((

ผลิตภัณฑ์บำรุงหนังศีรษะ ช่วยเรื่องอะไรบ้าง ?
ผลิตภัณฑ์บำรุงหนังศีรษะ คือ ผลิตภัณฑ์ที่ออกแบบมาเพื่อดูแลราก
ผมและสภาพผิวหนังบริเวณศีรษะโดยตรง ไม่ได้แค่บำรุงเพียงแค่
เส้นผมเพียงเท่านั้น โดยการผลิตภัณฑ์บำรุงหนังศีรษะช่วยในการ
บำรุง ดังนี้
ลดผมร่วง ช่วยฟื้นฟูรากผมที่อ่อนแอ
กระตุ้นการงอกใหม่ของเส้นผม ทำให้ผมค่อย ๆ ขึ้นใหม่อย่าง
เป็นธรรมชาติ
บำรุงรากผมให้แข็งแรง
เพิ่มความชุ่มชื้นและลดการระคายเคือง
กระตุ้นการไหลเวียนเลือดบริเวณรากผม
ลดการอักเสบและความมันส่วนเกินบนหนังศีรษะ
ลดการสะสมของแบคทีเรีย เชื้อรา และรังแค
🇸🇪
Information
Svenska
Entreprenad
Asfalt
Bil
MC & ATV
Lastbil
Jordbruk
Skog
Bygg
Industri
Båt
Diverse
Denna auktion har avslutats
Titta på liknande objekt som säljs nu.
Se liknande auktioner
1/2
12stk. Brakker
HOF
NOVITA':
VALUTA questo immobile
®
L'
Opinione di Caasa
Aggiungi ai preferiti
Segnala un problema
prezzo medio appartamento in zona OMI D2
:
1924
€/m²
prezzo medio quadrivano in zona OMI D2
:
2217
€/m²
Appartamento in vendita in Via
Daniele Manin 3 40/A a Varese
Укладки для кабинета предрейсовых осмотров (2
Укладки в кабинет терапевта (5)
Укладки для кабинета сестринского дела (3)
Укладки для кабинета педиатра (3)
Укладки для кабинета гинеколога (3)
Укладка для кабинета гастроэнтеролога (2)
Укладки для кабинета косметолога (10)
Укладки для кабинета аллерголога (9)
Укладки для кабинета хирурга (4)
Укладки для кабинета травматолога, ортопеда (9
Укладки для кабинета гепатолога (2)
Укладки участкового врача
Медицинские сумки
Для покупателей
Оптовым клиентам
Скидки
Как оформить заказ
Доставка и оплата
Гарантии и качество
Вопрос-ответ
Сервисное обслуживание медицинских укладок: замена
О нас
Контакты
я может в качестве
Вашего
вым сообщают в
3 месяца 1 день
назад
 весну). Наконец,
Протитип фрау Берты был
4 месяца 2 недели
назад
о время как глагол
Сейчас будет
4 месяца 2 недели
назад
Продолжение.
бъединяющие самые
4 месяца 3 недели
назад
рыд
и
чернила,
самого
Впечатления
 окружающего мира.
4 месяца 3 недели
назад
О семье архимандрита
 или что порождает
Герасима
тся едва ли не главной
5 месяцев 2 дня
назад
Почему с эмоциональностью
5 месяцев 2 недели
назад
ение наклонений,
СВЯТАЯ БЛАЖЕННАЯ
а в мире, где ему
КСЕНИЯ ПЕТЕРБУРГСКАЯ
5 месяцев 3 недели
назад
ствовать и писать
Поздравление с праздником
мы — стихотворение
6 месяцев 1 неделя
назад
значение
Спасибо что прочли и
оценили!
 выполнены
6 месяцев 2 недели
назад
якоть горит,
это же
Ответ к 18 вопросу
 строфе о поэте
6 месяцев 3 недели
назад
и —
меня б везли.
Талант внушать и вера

))
((

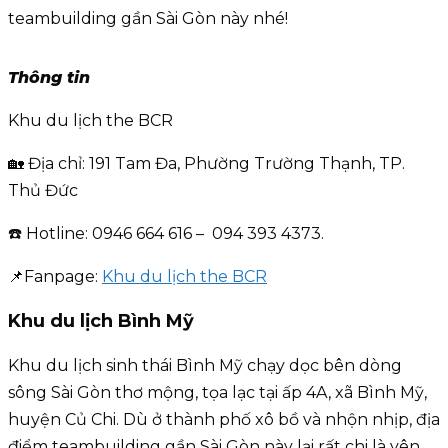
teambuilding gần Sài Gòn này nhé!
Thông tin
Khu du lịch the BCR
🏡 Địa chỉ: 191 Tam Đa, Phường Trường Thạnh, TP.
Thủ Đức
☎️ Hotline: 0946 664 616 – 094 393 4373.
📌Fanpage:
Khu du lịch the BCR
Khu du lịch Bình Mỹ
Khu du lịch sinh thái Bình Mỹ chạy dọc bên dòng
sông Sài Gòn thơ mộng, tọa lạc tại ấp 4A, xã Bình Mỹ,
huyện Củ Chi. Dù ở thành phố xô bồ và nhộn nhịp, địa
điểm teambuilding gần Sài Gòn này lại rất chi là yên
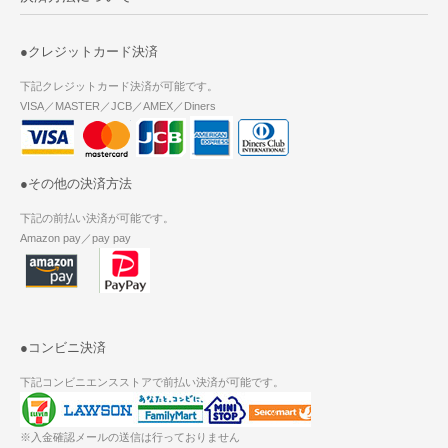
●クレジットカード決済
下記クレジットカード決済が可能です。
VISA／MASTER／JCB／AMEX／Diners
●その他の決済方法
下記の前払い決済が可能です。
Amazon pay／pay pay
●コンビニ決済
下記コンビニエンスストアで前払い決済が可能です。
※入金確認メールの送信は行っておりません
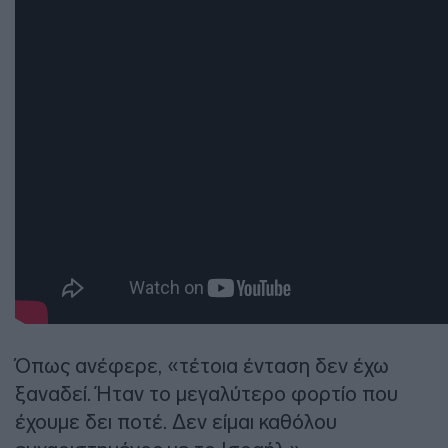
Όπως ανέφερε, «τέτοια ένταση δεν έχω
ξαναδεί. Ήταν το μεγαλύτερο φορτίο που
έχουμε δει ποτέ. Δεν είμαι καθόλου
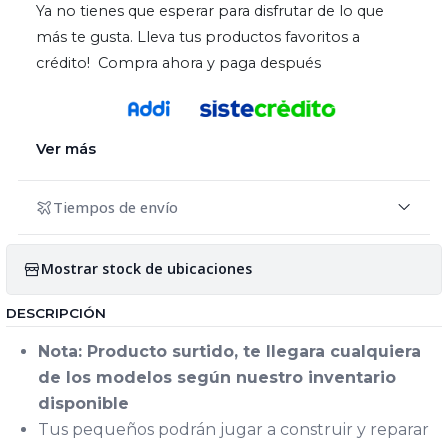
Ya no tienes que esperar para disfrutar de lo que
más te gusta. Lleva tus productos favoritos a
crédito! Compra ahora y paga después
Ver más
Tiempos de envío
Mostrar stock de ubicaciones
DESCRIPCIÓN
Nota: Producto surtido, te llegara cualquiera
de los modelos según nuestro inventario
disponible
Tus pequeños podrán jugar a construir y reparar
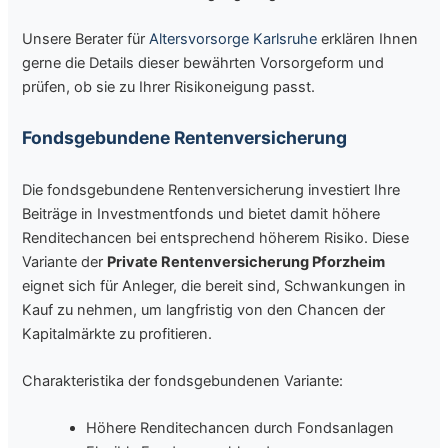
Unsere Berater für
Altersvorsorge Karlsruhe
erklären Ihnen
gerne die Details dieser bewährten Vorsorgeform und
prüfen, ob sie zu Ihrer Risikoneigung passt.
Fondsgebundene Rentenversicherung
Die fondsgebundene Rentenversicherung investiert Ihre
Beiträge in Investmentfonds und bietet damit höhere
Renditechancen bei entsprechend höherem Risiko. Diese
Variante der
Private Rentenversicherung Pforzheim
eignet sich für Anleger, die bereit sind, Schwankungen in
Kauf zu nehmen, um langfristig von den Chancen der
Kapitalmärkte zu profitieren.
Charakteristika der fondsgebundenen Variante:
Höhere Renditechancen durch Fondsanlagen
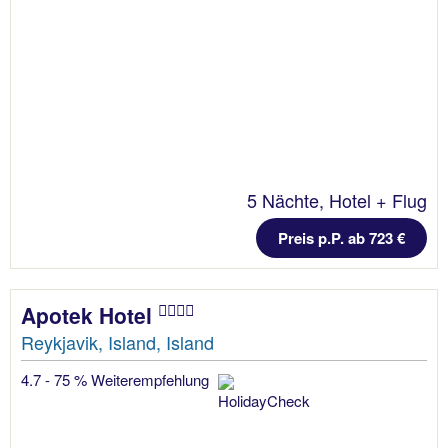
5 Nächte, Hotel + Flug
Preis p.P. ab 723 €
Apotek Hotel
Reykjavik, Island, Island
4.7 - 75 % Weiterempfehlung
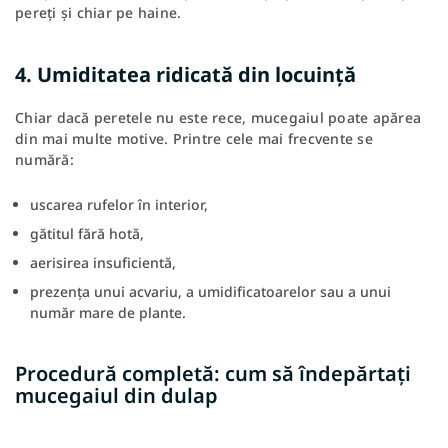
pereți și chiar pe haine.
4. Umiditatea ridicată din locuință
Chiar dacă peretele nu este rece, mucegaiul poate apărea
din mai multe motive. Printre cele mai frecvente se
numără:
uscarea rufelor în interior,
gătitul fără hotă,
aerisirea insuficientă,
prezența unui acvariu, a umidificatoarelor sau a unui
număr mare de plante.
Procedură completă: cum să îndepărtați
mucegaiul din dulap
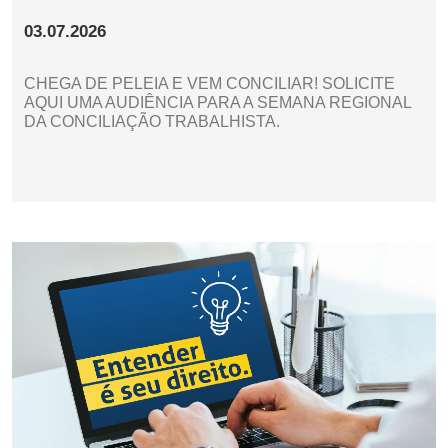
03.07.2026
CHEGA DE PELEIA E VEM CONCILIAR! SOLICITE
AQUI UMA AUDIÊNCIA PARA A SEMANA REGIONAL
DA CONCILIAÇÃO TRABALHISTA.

))

# [Your objective]
Above this task is a listing. Restate, word for word and with nothing added, the lines from the one with "ผลิตภัณฑ์บำรุงหนังศีรษะ ช่วยเรื่องอะไรบ้าง ?" through the one with "Для покупателей".

# [Task solution]
ผลิตภัณฑ์บำรุงหนังศีรษะ ช่วยเรื่องอะไรบ้าง ?
ผลิตภัณฑ์บำรุงหนังศีรษะ คือ ผลิตภัณฑ์ที่ออกแบบมาเพื่อดูแลราก
ผมและสภาพผิวหนังบริเวณศีรษะโดยตรง ไม่ได้แค่บำรุงเพียงแค่
เส้นผมเพียงเท่านั้น โดยการผลิตภัณฑ์บำรุงหนังศีรษะช่วยในการ
บำรุง ดังนี้
ลดผมร่วง ช่วยฟื้นฟูรากผมที่อ่อนแอ
กระตุ้นการงอกใหม่ของเส้นผม ทำให้ผมค่อย ๆ ขึ้นใหม่อย่าง
เป็นธรรมชาติ
บำรุงรากผมให้แข็งแรง
เพิ่มความชุ่มชื้นและลดการระคายเคือง
กระตุ้นการไหลเวียนเลือดบริเวณรากผม
ลดการอักเสบและความมันส่วนเกินบนหนังศีรษะ
ลดการสะสมของแบคทีเรีย เชื้อรา และรังแค
🇸🇪
Information
Svenska
Entreprenad
Asfalt
Bil
MC & ATV
Lastbil
Jordbruk
Skog
Bygg
Industri
Båt
Diverse
Denna auktion har avslutats
Titta på liknande objekt som säljs nu.
Se liknande auktioner
1/2
12stk. Brakker
HOF
NOVITA':
VALUTA questo immobile
®
L'
Opinione di Caasa
Aggiungi ai preferiti
Segnala un problema
prezzo medio appartamento in zona OMI D2
:
1924
€/m²
prezzo medio quadrivano in zona OMI D2
:
2217
€/m²
Appartamento in vendita in Via
Daniele Manin 3 40/A a Varese
Укладки для кабинета предрейсовых осмотров (2
Укладки в кабинет терапевта (5)
Укладки для кабинета сестринского дела (3)
Укладки для кабинета педиатра (3)
Укладки для кабинета гинеколога (3)
Укладка для кабинета гастроэнтеролога (2)
Укладки для кабинета косметолога (10)
Укладки для кабинета аллерголога (9)
Укладки для кабинета хирурга (4)
Укладки для кабинета травматолога, ортопеда (9
Укладки для кабинета гепатолога (2)
Укладки участкового врача
Медицинские сумки
Для покупателей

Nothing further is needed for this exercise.